Şimdilerde beton ve demirin tercih edildiği sözüm ona modern binaların tasarımlarında, medeni (!) çizgiyi yakalasak da insanın ve medeniyetin gereği olan bir kısım değerleri ihmal ediyoruz kanaatindeyim.

Şehir bir akvaryum ise insan balıktır.

Şehir bir bina ise insan tuğladır.

Şehir bir gökyüzü ise insan buluttur.

Şehir bir bardak ise insan sudur…

Şehir ve insan ilişkisi en çok da bardak ve su ilişkisi gibidir. Bardak şehre, su insana benzetilebilir. Sonuçta bardağı üreten de şekil veren de insandır. Suyu hangi kaba koyarsan koy konulduğu kabın şeklini alır. Su için bardak ne kadar önemliyse, insan için de şehir o kadar önemlidir.
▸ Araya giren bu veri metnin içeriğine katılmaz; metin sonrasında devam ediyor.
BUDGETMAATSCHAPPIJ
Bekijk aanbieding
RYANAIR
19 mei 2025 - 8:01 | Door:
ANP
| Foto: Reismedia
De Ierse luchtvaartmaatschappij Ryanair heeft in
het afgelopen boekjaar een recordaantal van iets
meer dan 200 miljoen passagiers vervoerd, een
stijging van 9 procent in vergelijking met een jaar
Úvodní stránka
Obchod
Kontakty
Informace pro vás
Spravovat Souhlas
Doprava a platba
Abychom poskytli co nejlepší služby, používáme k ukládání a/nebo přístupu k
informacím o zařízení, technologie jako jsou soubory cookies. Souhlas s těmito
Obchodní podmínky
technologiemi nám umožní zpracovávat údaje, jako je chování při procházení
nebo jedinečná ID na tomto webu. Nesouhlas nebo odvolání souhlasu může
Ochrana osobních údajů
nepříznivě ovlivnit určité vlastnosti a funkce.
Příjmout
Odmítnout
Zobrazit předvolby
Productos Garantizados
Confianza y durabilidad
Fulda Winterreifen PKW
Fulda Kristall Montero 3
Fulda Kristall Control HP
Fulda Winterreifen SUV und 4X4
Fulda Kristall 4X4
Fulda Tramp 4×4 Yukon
Mekanların, sokakların, binaların, parkların, okulların, iş yerlerinin… 

Şehri şehir yapan tüm unsurların insan tabiatına etkisinden dolayıdır ki kadim kültürümüzden ‘ayrı’, değerlerimizden ‘gayrı’ donatılmış şehirlerin medeniyetimize faydasından çok zararı dokunacaktır kanaatindeyim.

Yetiştirdiğimiz nesillerin atasına, diline, kültürüne, töresine yabancı olması büyük bir tehlikedir. 

Evrensel bir bakış açısı kazanan insanın; sanatta, sporda, kültürde, musikide vb. alanlardaki bakış açısını, günlük hayatına yansıtması neticesinde kazanacağı kimlik şehrin teşekkülünde de çok önem arz edecektir.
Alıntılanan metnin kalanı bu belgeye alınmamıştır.